» Task instructions
Could you write out, exactly, every line from the top of the data through the line holding "пользователи имеют возможность получить"? Omit the pictures.

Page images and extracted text
▬▬▬
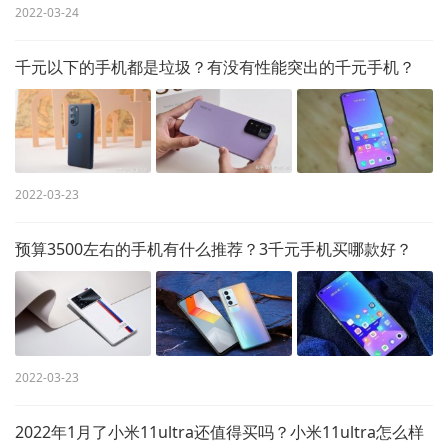
2022-03-24
千元以下的手机都是垃圾？有没有性能突出的千元手机？
2022-03-23
预算3500左右的手机有什么推荐？3千元手机买哪款好？
2022-03-23
2022年1月了小米11ultra还值得买吗？小米11ultra怎么样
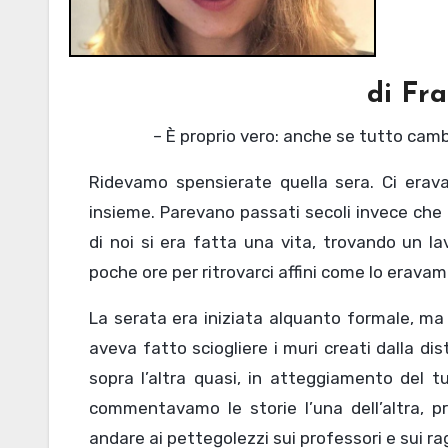
di Fr
– È proprio vero: anche se tutto cam
Ridevamo spensierate quella sera. Ci erava
insieme. Parevano passati secoli invece che 
di noi si era fatta una vita, trovando un l
poche ore per ritrovarci affini come lo erava
La serata era iniziata alquanto formale, ma 
aveva fatto sciogliere i muri creati dalla d
sopra l’altra quasi, in atteggiamento del 
commentavamo le storie l’una dell’altra, 
andare ai pettegolezzi sui professori e sui ra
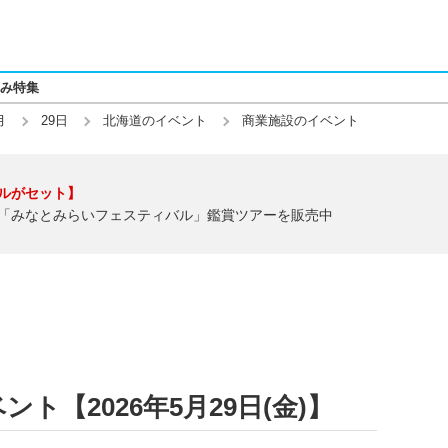
み特集
月
29日
北海道のイベント
商業施設のイベント
ルがセット】
「みなとみらいフェスティバル」鑑賞ツアーを販売中
ト【2026年5月29日(金)】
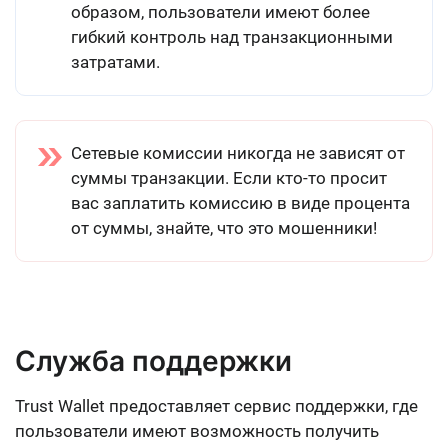
образом, пользователи имеют более
гибкий контроль над транзакционными
затратами.
Сетевые комиссии никогда не зависят от
суммы транзакции. Если кто-то просит
вас заплатить комиссию в виде процента
от суммы, знайте, что это мошенники!
Служба поддержки
Trust Wallet предоставляет сервис поддержки, где
пользователи имеют возможность получить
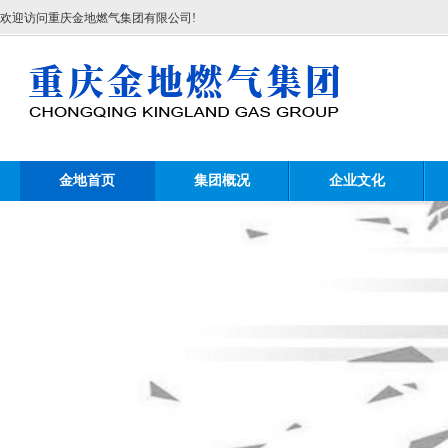
欢迎访问重庆金地燃气集团有限公司!
金地首页
集团概况
企业文化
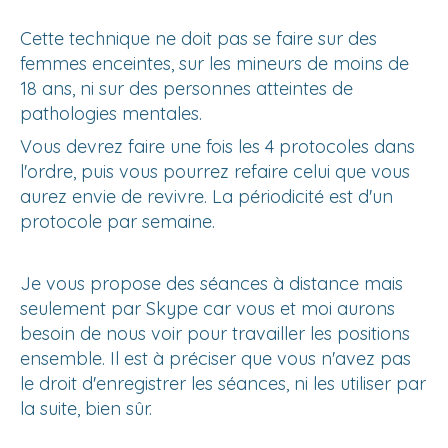
Cette technique ne doit pas se faire sur des
femmes enceintes, sur les mineurs de moins de
18 ans, ni sur des personnes atteintes de
pathologies mentales.
Vous devrez faire une fois les 4 protocoles dans
l'ordre, puis vous pourrez refaire celui que vous
aurez envie de revivre. La périodicité est d'un
protocole par semaine.
Je vous propose des séances à distance mais
seulement par Skype car vous et moi aurons
besoin de nous voir pour travailler les positions
ensemble. Il est à préciser que vous n'avez pas
le droit d'enregistrer les séances, ni les utiliser par
la suite, bien sûr.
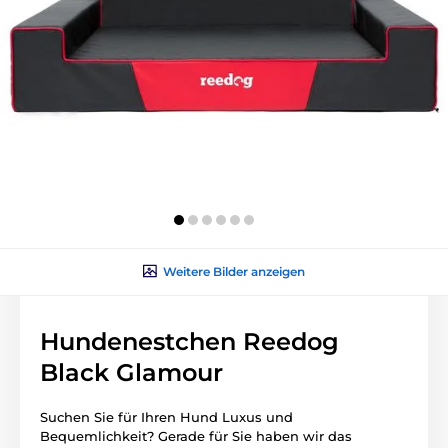
Weitere Bilder anzeigen
Hundenestchen Reedog
Black Glamour
Suchen Sie für Ihren Hund Luxus und
Bequemlichkeit? Gerade für Sie haben wir das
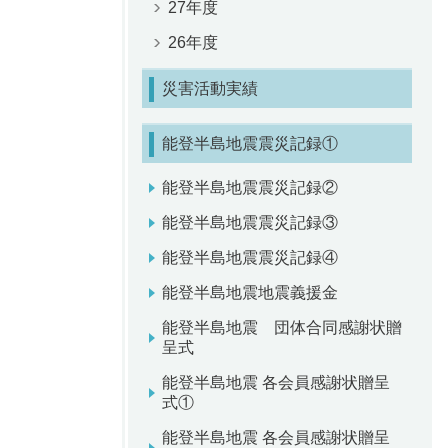
27年度
26年度
災害活動実績
能登半島地震震災記録①
能登半島地震震災記録②
能登半島地震震災記録③
能登半島地震震災記録④
能登半島地震地震義援金
能登半島地震 団体合同感謝状贈
呈式
能登半島地震 各会員感謝状贈呈
式①
能登半島地震 各会員感謝状贈呈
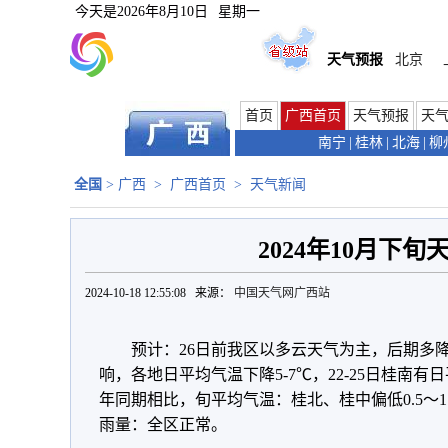
今天是
2026年8月10日
星期一
天气预报
北京
首页
广西首页
天气预报
天
南宁
|
桂林
|
北海
|
柳
全国
>
广西
>
广西首页
>
天气新闻
2024年10月下旬
2024-10-18 12:55:08 来源：
中国天气网广西站
预计：26日前我区以多云天气为主，后期多降
响，各地日平均气温下降5-7℃，22-25日桂南有
年同期相比，旬平均气温：桂北、桂中偏低0.5～
雨量：全区正常。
▬▬▬
» Reply to the task
2022-03-24
千元以下的手机都是垃圾？有没有性能突出的千元手机？
2022-03-23
预算3500左右的手机有什么推荐？3千元手机买哪款好？
2022-03-23
2022年1月了小米11ultra还值得买吗？小米11ultra怎么样
di Fr
– È proprio vero: anche se tutto cam
Ridevamo spensierate quella sera. Ci erava
insieme. Parevano passati secoli invece che 
di noi si era fatta una vita, trovando un l
poche ore per ritrovarci affini come lo erava
La serata era iniziata alquanto formale, ma 
aveva fatto sciogliere i muri creati dalla d
sopra l’altra quasi, in atteggiamento del 
commentavamo le storie l’una dell’altra, 
andare ai pettegolezzi sui professori e sui ra
み特集
月
29日
北海道のイベント
商業施設のイベント
ルがセット】
「みなとみらいフェスティバル」鑑賞ツアーを販売中
ト【2026年5月29日(金)】
образом, пользователи имеют более
гибкий контроль над транзакционными
затратами.
Сетевые комиссии никогда не зависят от
суммы транзакции. Если кто-то просит
вас заплатить комиссию в виде процента
от суммы, знайте, что это мошенники!
Служба поддержки
Trust Wallet предоставляет сервис поддержки, где
пользователи имеют возможность получить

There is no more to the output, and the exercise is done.